HI fait aussi du déminage mécanique, grâce à l’utilisation de la Digger. Il s’agit d’une machine de déminage qui permet d’extraire les mines et les restes explosifs du sol. Elle est notamment utilisée dans les zones où l’on suspecte la présence de mines indétectables telles que la PRBM35 (d’origine belge) et la C3A/B (d’origine espagnole) fréquemment découvertes en Casamance.

Dans un processus d’accélération du déminage en Casamance, HI fera intervenir des chiens d’enquêtes techniques à travers le partenaire APOPO. Ces chiens sont formés à renifler l’explosif contenu dans les minutions, une technique qui s’avère beaucoup plus efficiente.

Quels sont les types de mines concernés ?

Au Sénégal, la pollution ne concerne pas seulement les mines antipersonnel, nous y trouvons aussi les mines anti véhicules, les mines artisanales et les restes explosifs de guerre constitués de munitions de petit calibre, les obus, les grenades et les roquettes.

Parmi les mines anti-personnel identifiées en Casamance, nous avons enregistré :

¾ les mines à action locale remplies d’explosifs comprises entre 75 à 250 g. la mine explose sous une pression d’au moins 5 kg, elle peut occasionner l’amputation des membres de sa victime. En Casamance nous identifions parmi les mines antipersonnel la PRBM 35 d’origine Belge qui est indétectable, la PMN d’origine Russe, la M441 et la M969 d’origine portugaise.

¾ Les mines à action de zone fixe sont caractérisées par leur corps métallique pré fragmenté qui suite à une explosion projette ses éclats sur un angle de 360°. Elle fonctionne par traction et/ou par relâchement.

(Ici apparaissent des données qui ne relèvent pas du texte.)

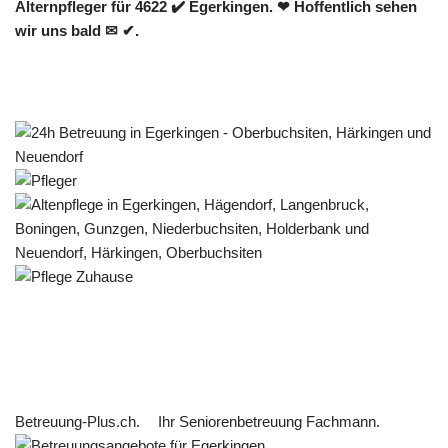
Alternpfleger für 4622 ✔️ Egerkingen. ❤ Hoffentlich sehen
wir uns bald ✉ ✔.
Betreuung-Plus.ch.
Ihr Seniorenbetreuung Fachmann.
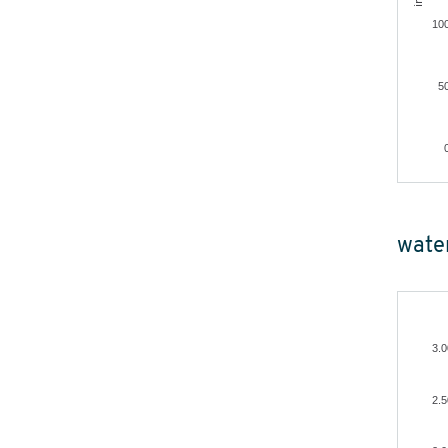
10
5
wate
3.
2.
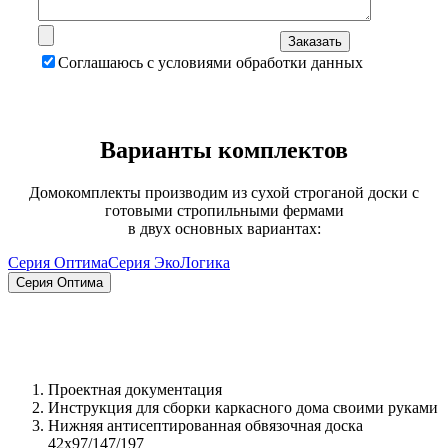
Соглашаюсь с условиями обработки данных
Варианты комплектов
Домокомплекты производим из сухой строганой доски с
готовыми стропильными фермами
в двух основных вариантах:
Серия Оптима
Серия ЭкоЛогика
Серия Оптима
Проектная документация
Инструкция для сборки каркасного дома своими руками
Нижняя антисептированная обвязочная доска
42х97/147/197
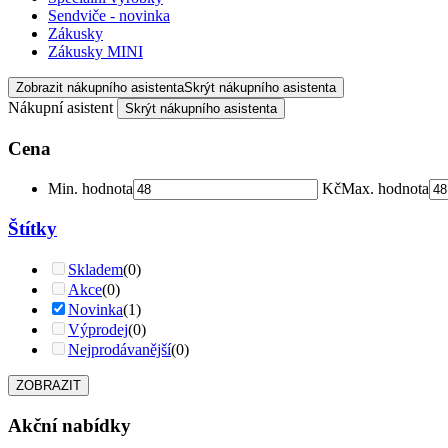
Sendviče - novinka
Zákusky
Zákusky MINI
Zobrazit nákupního asistenta
Skrýt nákupního asistenta
Nákupní asistent
Skrýt nákupního asistenta
Cena
Min. hodnota
Kč
Max. hodnota
Štítky
Skladem
(0)
Akce
(0)
Novinka
(1)
Výprodej
(0)
Nejprodávanější
(0)
ZOBRAZIT
Akční nabídky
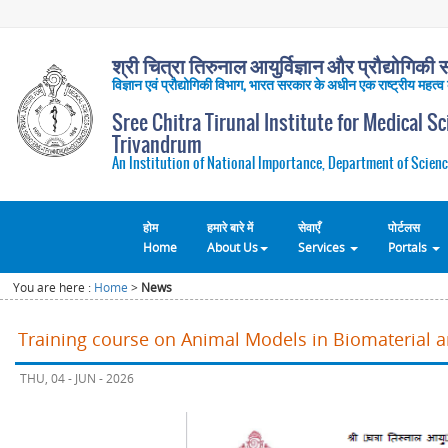
श्री चित्रा तिरुनाल आयुर्विज्ञान और प्रौद्योगिकी सं
विज्ञान एवं प्रौद्योगिकी विभाग, भारत सरकार के अधीन एक राष्ट्रीय महत्व
Sree Chitra Tirunal Institute for Medical S
Trivandrum
An Institution of National Importance, Department of Scienc
होम
हमारे बारे में
सेवाएँ
पोर्टलस
Home
About Us
Services
Portals
You are here :
Home
>
News
Training course on Animal Models in Biomaterial 
THU, 04 - JUN - 2026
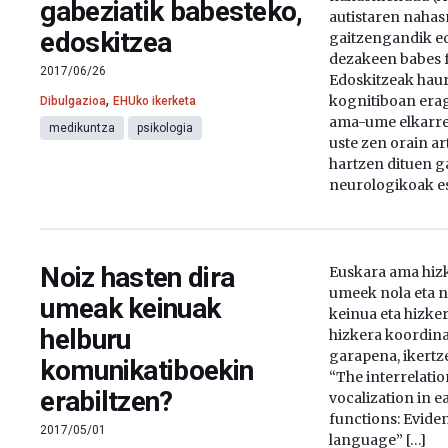
gabeziatik babesteko,
autistaren naha
edoskitzea
gaitzengandik ed
dezakeen babes f
2017/06/26
Edoskitzeak hau
,
kognitiboan erag
Dibulgazioa
EHUko ikerketa
ama-ume elkarre
medikuntza
psikologia
uste zen orain a
hartzen dituen g
neurologikoak es
Noiz hasten dira
Euskara ama hiz
umeek nola eta n
umeak keinuak
keinua eta hizker
helburu
hizkera koordina
garapena, ikertz
komunikatiboekin
“The interrelatio
erabiltzen?
vocalization in 
functions: Evid
2017/05/01
language” […]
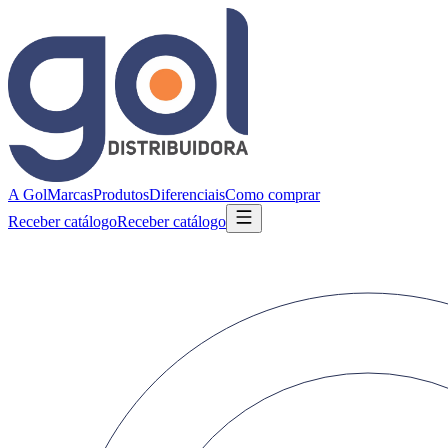
A Gol
Marcas
Produtos
Diferenciais
Como comprar
Receber catálogo
Receber catálogo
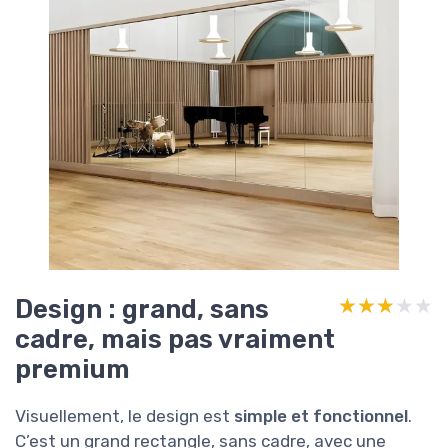
Design : grand, sans
★★★★★
★★★★★
cadre, mais pas vraiment
premium
Visuellement, le design est
simple et fonctionnel
.
C’est un grand rectangle, sans cadre, avec une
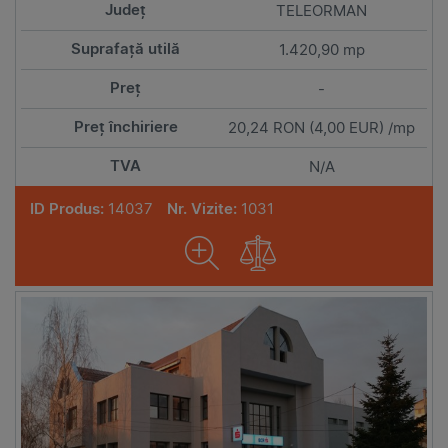
TELEORMAN
1.420,90 mp
-
20,24 RON (4,00 EUR) /mp
N/A
ID Produs:
14037
Nr. Vizite:
1031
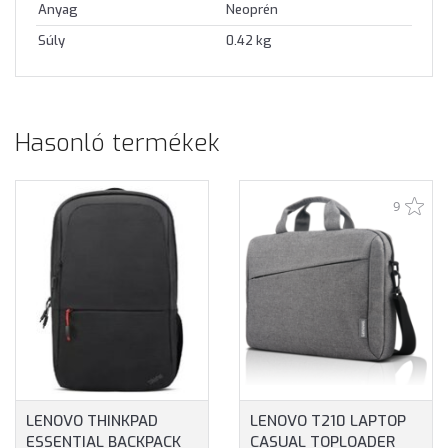
Anyag
Neoprén
Súly
0.42 kg
Hasonló termékek
9
LENOVO THINKPAD
LENOVO T210 LAPTOP
ESSENTIAL BACKPACK
CASUAL TOPLOADER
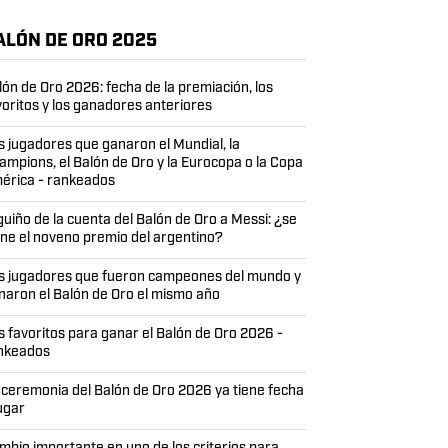
ALÓN DE ORO 2025
lón de Oro 2026: fecha de la premiación, los
voritos y los ganadores anteriores
s jugadores que ganaron el Mundial, la
ampions, el Balón de Oro y la Eurocopa o la Copa
érica - rankeados
 guiño de la cuenta del Balón de Oro a Messi: ¿se
ene el noveno premio del argentino?
s jugadores que fueron campeones del mundo y
naron el Balón de Oro el mismo año
s favoritos para ganar el Balón de Oro 2026 -
nkeados
 ceremonia del Balón de Oro 2026 ya tiene fecha
lugar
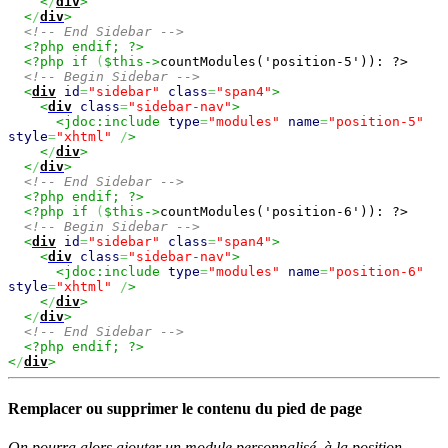
<
/
div
>
<
/
div
>
<!-- End Sidebar -->
<?php endif; ?>
<?php if
(
$this->
countModules('position-5')): ?>
<!-- Begin Sidebar -->
<
div
id
=
"sidebar"
class
=
"span4"
>
<
div
class
=
"sidebar-nav"
>
<jdoc:include
type
=
"modules"
name
=
"position-5"
style
=
"xhtml"
/
>
<
/
div
>
<
/
div
>
<!-- End Sidebar -->
<?php endif; ?>
<?php if
(
$this->
countModules('position-6')): ?>
<!-- Begin Sidebar -->
<
div
id
=
"sidebar"
class
=
"span4"
>
<
div
class
=
"sidebar-nav"
>
<jdoc:include
type
=
"modules"
name
=
"position-6"
style
=
"xhtml"
/
>
<
/
div
>
<
/
div
>
<!-- End Sidebar -->
<?php endif; ?>
<
/
div
>
Remplacer ou supprimer le contenu du pied de page
On pourra alors ajouter un module personnalisé à la position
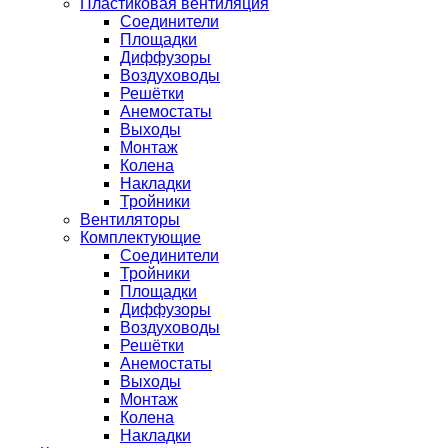
Пластиковая вентиляция
Соединители
Площадки
Диффузоры
Воздуховоды
Решётки
Анемостаты
Выходы
Монтаж
Колена
Накладки
Тройники
Вентиляторы
Комплектующие
Соединители
Тройники
Площадки
Диффузоры
Воздуховоды
Решётки
Анемостаты
Выходы
Монтаж
Колена
Накладки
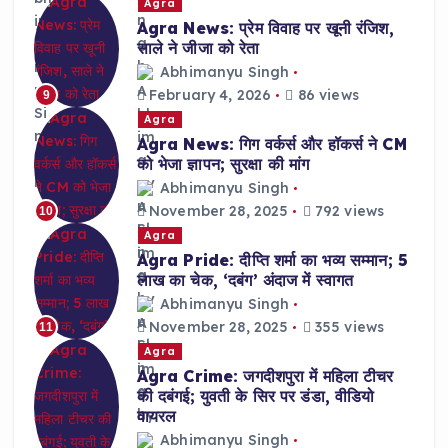
Agra
Agra News: प्रेम विवाह पर खूनी रंजिश,
साले ने जीजा को रेता
Abhimanyu Singh
February 4, 2026
86 views
9
Agra
Agra News: गिग वर्कर्स और हॉकर्स ने CM
को भेजा ज्ञापन; सुरक्षा की मांग
Abhimanyu Singh
November 28, 2025
792 views
10
Agra
Agra Pride: दीप्ति शर्मा का भव्य सम्मान; 5
लाख का चेक, ‘दबंग’ अंदाज में स्वागत
Abhimanyu Singh
November 28, 2025
355 views
11
Agra
Agra Crime: जगदीशपुरा में महिला टीचर
की दबंगई; युवती के सिर पर डंडा, वीडियो
वायरल
Abhimanyu Singh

En Casamance, on en identifie la POMZ 2M d’origine russe et la Type 59 d’origine chinoise.

« 1 200 000 m² de terre à dépolluer d’ici Mars 2026 »

Quelles sont les régions concernées par le programme ?

Le programme d’action contre les mines en Casamance concerne trois régions : Ziguinchor, Sédhiou et Kolda qui a été déclarée libre de mine en 2020. À ce jour les opérations se poursuivent dans les départements de Ziguinchor, Bignona, Oussouye dans la région de Ziguinchor et le département de Goudomp dans la région de Sédhiou.

Équipes de démineurs HI

Quelle est la superficie totale à déminer ? combien en est déjà fait et cela correspond à quel taux d’exécution ?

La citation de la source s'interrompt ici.